Sublimation by Isabel J. Kim (Tor Publishing Group) ~Janet Brown

In the world that Isabel J. Kim creates in Sublimation, when someone crosses a border with the intention of leaving their home country to live in another nation, they split in two. One self remains, the other moves on into a new life, taking on another "settled culture with intent” and severing “the self from the self.” One person becomes two, like identical twins or physical clones, yet they’re separated by different environmental and societal influences.

In Kim's world, this has existed forever, or at least since 1753 B.C. when it was mentioned in Hammurabi's Code of Laws. It's called "Instancing" and the divided selves are known as "instances." They can be reunited in an act known as "reintegration," when two instances touch, skin to skin. But, as Soyoung wonders in a Seoul shopping mall where she meets her friend Yujin, a man who is also an instance, is this act of reintegration "emotionally equivalent to murder?" 

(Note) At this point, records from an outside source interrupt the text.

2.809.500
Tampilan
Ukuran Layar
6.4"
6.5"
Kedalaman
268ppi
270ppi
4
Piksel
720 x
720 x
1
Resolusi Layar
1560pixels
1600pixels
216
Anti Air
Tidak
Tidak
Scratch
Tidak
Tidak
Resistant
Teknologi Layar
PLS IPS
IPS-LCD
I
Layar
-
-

She has reason to wonder. Her grandfather, on his deathbed, issued his last request: that she and her instance, Rose who lives in Brooklyn, reintegrate. Soyoung has told Rose that their grandfather has died but fails to mention his dying wish, not even when the two of them meet for the first time in Seoul at his funeral.

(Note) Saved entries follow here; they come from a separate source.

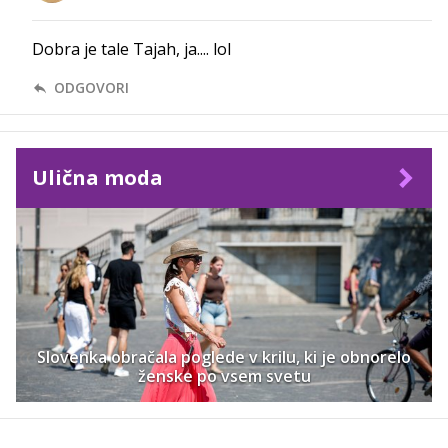
Dobra je tale Tajah, ja.... lol
ODGOVORI
Ulična moda
Slovenka obračala poglede v krilu, ki je obnorelo
ženske po vsem svetu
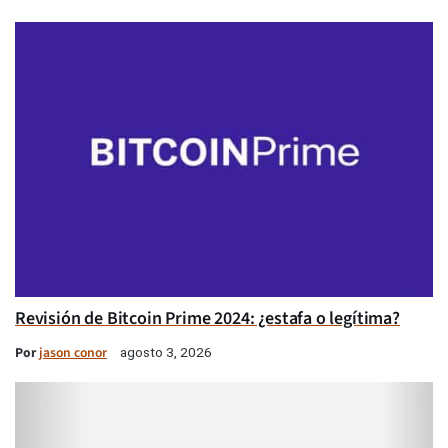
Revisión de Bitcoin Prime 2024: ¿estafa o legítima?
Por
jason conor
agosto 3, 2026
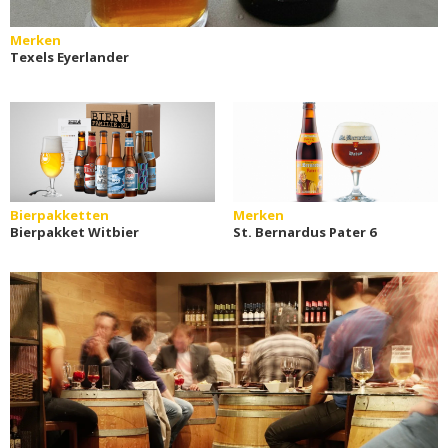
Merken
Texels Eyerlander
Bierpakketten
Merken
Bierpakket Witbier
St. Bernardus Pater 6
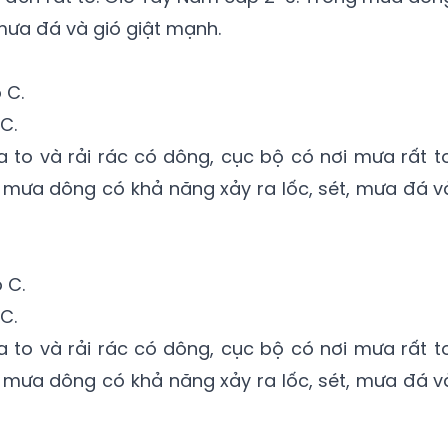
 mưa đá và gió giật mạnh.
 C.
C.
to và rải rác có dông, cục bộ có nơi mưa rất to
 mưa dông có khả năng xảy ra lốc, sét, mưa đá v
 C.
C.
to và rải rác có dông, cục bộ có nơi mưa rất to
 mưa dông có khả năng xảy ra lốc, sét, mưa đá v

Their two selves are far from compatible and the two women have jagged encounters. Yujin is the one to tell Rose what the grandfather wanted. When she's given an envelope with the deed to the family home, willed to her by her grandfather, the tensions between the two women heighten and in a moment of rage, Soyoung grabs Rose by the hand. They merge into one body but their separate beings and their separate remain intact. 

YJ, Yujin’s instance, works in a New York high-tech firm and he’s told Yujin that he's working on something called Mitosis, which will reverse the reintegration process. The woman that's now a blending of Soyoung and Rose sets off to find this man so their two selves can resume their separate existences.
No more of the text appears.